Problem statement
Filter the data below, keeping only lines that contain "GiPHABET".

(Saved data entries)
>>>

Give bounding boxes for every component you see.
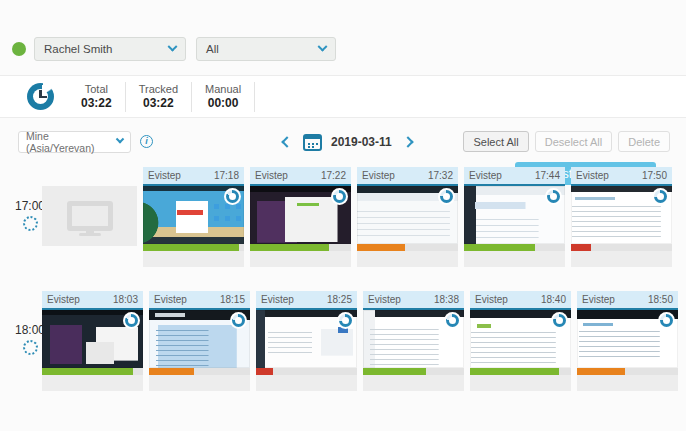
hour-spinner-icon <box>23 216 38 231</box>
screenshot-thumbnail[interactable] <box>357 186 458 244</box>
screenshot-time: 18:50 <box>648 294 673 305</box>
screenshot-app-name: Evistep <box>582 294 615 305</box>
card-footer <box>250 251 351 267</box>
activity-bar-fill <box>143 244 239 251</box>
activity-ring-icon <box>444 312 461 329</box>
stat-manual: Manual 00:00 <box>192 83 254 110</box>
activity-bar-track <box>149 368 250 375</box>
screenshot-slots: Evistep18:03Evistep18:15Evistep18:25Evis… <box>42 291 678 391</box>
activity-bar-track <box>464 244 565 251</box>
screenshot-card[interactable]: Evistep18:38 <box>363 291 464 391</box>
screenshot-card[interactable]: Evistep17:44 <box>464 167 565 267</box>
screenshot-card[interactable]: Evistep17:32 <box>357 167 458 267</box>
hour-label: 17:00 <box>15 199 45 213</box>
stat-total: Total 03:22 <box>68 83 125 110</box>
divider <box>254 82 255 112</box>
screenshot-thumbnail[interactable] <box>250 186 351 244</box>
screenshot-card-header: Evistep17:18 <box>143 167 244 184</box>
screenshot-card-header: Evistep17:22 <box>250 167 351 184</box>
user-select-value: Rachel Smith <box>44 43 112 55</box>
screenshot-thumbnail[interactable] <box>571 186 672 244</box>
select-all-button[interactable]: Select All <box>463 131 528 152</box>
card-footer <box>571 251 672 267</box>
activity-bar-track <box>143 244 244 251</box>
screenshot-card-header: Evistep18:03 <box>42 291 143 308</box>
screenshot-app-name: Evistep <box>261 294 294 305</box>
screenshot-thumbnail[interactable] <box>464 186 565 244</box>
stat-label: Total <box>81 83 112 96</box>
activity-ring-icon <box>545 188 562 205</box>
screenshot-card[interactable]: Evistep17:50 <box>571 167 672 267</box>
activity-bar-fill <box>577 368 625 375</box>
time-stats: Total 03:22 Tracked 03:22 Manual 00:00 <box>68 82 255 112</box>
timezone-select[interactable]: Mine (Asia/Yerevan) <box>18 131 131 153</box>
deselect-all-button[interactable]: Deselect All <box>535 131 612 152</box>
calendar-icon[interactable] <box>303 134 322 151</box>
screenshot-card-header: Evistep17:32 <box>357 167 458 184</box>
screenshot-card-header: Evistep18:25 <box>256 291 357 308</box>
screenshot-card[interactable]: Evistep18:40 <box>470 291 571 391</box>
screenshot-thumbnail[interactable] <box>363 310 464 368</box>
screenshot-card-header: Evistep18:40 <box>470 291 571 308</box>
activity-ring-icon <box>652 188 669 205</box>
card-footer <box>143 251 244 267</box>
activity-ring-icon <box>331 188 348 205</box>
screenshot-card[interactable]: Evistep17:18 <box>143 167 244 267</box>
chevron-down-icon <box>318 41 328 51</box>
screenshot-thumbnail[interactable] <box>577 310 678 368</box>
screenshot-app-name: Evistep <box>475 294 508 305</box>
screenshot-card-header: Evistep17:44 <box>464 167 565 184</box>
screenshot-time: 17:18 <box>214 170 239 181</box>
screenshot-app-name: Evistep <box>148 170 181 181</box>
screenshot-thumbnail[interactable] <box>42 310 143 368</box>
hour-label: 18:00 <box>15 323 45 337</box>
screenshot-thumbnail[interactable] <box>470 310 571 368</box>
stat-tracked: Tracked 03:22 <box>126 83 191 110</box>
info-icon[interactable]: i <box>140 135 153 148</box>
online-status-dot <box>12 42 26 56</box>
screenshot-card[interactable]: Evistep17:22 <box>250 167 351 267</box>
delete-button[interactable]: Delete <box>618 131 670 152</box>
screenshot-card[interactable]: Evistep18:25 <box>256 291 357 391</box>
monitor-icon <box>67 201 113 231</box>
screenshot-card[interactable]: Evistep18:50 <box>577 291 678 391</box>
screenshot-time: 17:50 <box>642 170 667 181</box>
activity-ring-icon <box>224 188 241 205</box>
activity-bar-track <box>250 244 351 251</box>
screenshot-thumbnail[interactable] <box>256 310 357 368</box>
previous-day-icon[interactable] <box>281 136 292 147</box>
chevron-down-icon <box>116 135 124 143</box>
activity-ring-icon <box>658 312 675 329</box>
screenshot-card[interactable]: Evistep18:15 <box>149 291 250 391</box>
activity-ring-icon <box>230 312 247 329</box>
screenshot-time: 18:25 <box>327 294 352 305</box>
screenshot-time: 18:38 <box>434 294 459 305</box>
stat-value: 03:22 <box>139 96 178 110</box>
activity-bar-track <box>42 368 143 375</box>
card-footer <box>470 375 571 391</box>
screenshot-card-header: Evistep18:15 <box>149 291 250 308</box>
screenshot-time: 18:03 <box>113 294 138 305</box>
user-select[interactable]: Rachel Smith <box>34 37 186 61</box>
screenshot-app-name: Evistep <box>576 170 609 181</box>
next-day-icon[interactable] <box>402 136 413 147</box>
activity-bar-track <box>357 244 458 251</box>
activity-bar-track <box>577 368 678 375</box>
screenshot-time: 18:40 <box>541 294 566 305</box>
activity-bar-track <box>363 368 464 375</box>
chevron-down-icon <box>168 41 178 51</box>
clock-icon <box>27 83 54 110</box>
activity-bar-fill <box>357 244 405 251</box>
date-navigation: 2019-03-11 <box>283 130 412 154</box>
activity-bar-fill <box>42 368 133 375</box>
screenshot-thumbnail[interactable] <box>143 186 244 244</box>
activity-bar-fill <box>250 244 329 251</box>
project-filter-select[interactable]: All <box>196 37 336 61</box>
screenshot-thumbnail[interactable] <box>149 310 250 368</box>
screenshot-time: 17:44 <box>535 170 560 181</box>
screenshot-card[interactable]: Evistep18:03 <box>42 291 143 391</box>
screenshot-card-header: Evistep18:38 <box>363 291 464 308</box>
activity-bar-track <box>571 244 672 251</box>
activity-bar-fill <box>464 244 535 251</box>
activity-bar-fill <box>571 244 591 251</box>
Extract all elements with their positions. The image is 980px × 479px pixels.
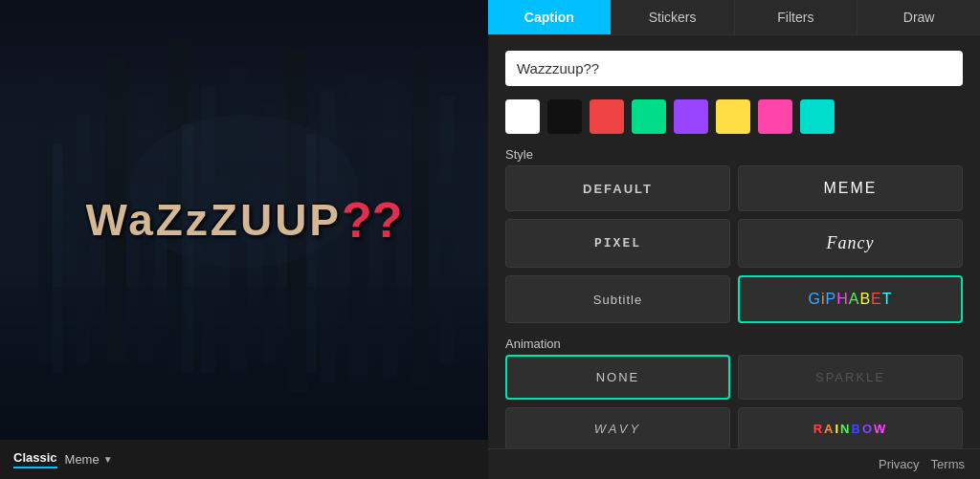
terms-link[interactable]: Terms — [931, 457, 965, 471]
swatch-purple[interactable] — [674, 99, 708, 134]
meme-question-marks: ?? — [342, 191, 403, 249]
style-pixel-button[interactable]: PIXEL — [505, 219, 730, 268]
swatch-yellow[interactable] — [716, 99, 750, 134]
style-subtitle-button[interactable]: Subtitle — [505, 275, 730, 323]
anim-sparkle-button[interactable]: SPARKLE — [738, 355, 963, 400]
privacy-link[interactable]: Privacy — [879, 457, 920, 471]
color-swatch-row — [505, 99, 963, 134]
tab-caption[interactable]: Caption — [488, 0, 612, 34]
preview-image: WaZzZUUP ?? — [0, 0, 488, 440]
tab-bar: Caption Stickers Filters Draw — [488, 0, 980, 35]
wavy-text: WAVY — [594, 422, 641, 436]
anim-wavy-button[interactable]: WAVY — [505, 407, 730, 448]
classic-tab[interactable]: Classic — [13, 450, 57, 468]
animation-grid: NONE SPARKLE WAVY RAINBOW — [505, 355, 963, 448]
style-label: Style — [505, 147, 963, 162]
meme-dropdown[interactable]: Meme ▼ — [65, 452, 113, 467]
chevron-down-icon: ▼ — [103, 454, 113, 465]
style-default-button[interactable]: DEFAULT — [505, 165, 730, 211]
preview-bottom-bar: Classic Meme ▼ — [0, 440, 488, 479]
anim-rainbow-button[interactable]: RAINBOW — [738, 407, 963, 448]
caption-text-input[interactable] — [505, 51, 963, 86]
swatch-pink[interactable] — [758, 99, 792, 134]
style-meme-button[interactable]: MEME — [738, 165, 963, 211]
meme-main-text: WaZzZUUP — [85, 194, 342, 246]
style-fancy-button[interactable]: Fancy — [738, 219, 963, 268]
swatch-teal[interactable] — [800, 99, 835, 134]
svg-rect-20 — [0, 287, 488, 440]
meme-text-overlay: WaZzZUUP ?? — [85, 191, 402, 249]
style-grid: DEFAULT MEME PIXEL Fancy Subtitle GiPHAB… — [505, 165, 963, 323]
rainbow-text: RAINBOW — [813, 422, 888, 436]
swatch-white[interactable] — [505, 99, 540, 134]
sparkle-text: SPARKLE — [815, 370, 885, 384]
giphy-text: GiPHABET — [808, 291, 892, 308]
swatch-green[interactable] — [632, 99, 666, 134]
tab-stickers[interactable]: Stickers — [612, 0, 735, 34]
style-section: Style DEFAULT MEME PIXEL Fancy Subtitle … — [505, 147, 963, 323]
anim-none-button[interactable]: NONE — [505, 355, 730, 400]
tab-filters[interactable]: Filters — [735, 0, 858, 34]
tab-draw[interactable]: Draw — [858, 0, 980, 34]
animation-section: Animation NONE SPARKLE WAVY RAINBOW — [505, 337, 963, 448]
preview-panel: WaZzZUUP ?? Classic Meme ▼ — [0, 0, 488, 479]
swatch-black[interactable] — [547, 99, 582, 134]
animation-label: Animation — [505, 337, 963, 351]
meme-tab-label: Meme — [65, 452, 100, 467]
swatch-red[interactable] — [590, 99, 624, 134]
style-giphy-button[interactable]: GiPHABET — [738, 275, 963, 323]
footer: Privacy Terms — [488, 448, 980, 479]
caption-panel: Caption Stickers Filters Draw Style DEFA… — [488, 0, 980, 479]
caption-content: Style DEFAULT MEME PIXEL Fancy Subtitle … — [488, 35, 980, 448]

<<<

Solved problem
giphy-text: GiPHABET — [808, 291, 892, 308]
style-giphy-button[interactable]: GiPHABET — [738, 275, 963, 323]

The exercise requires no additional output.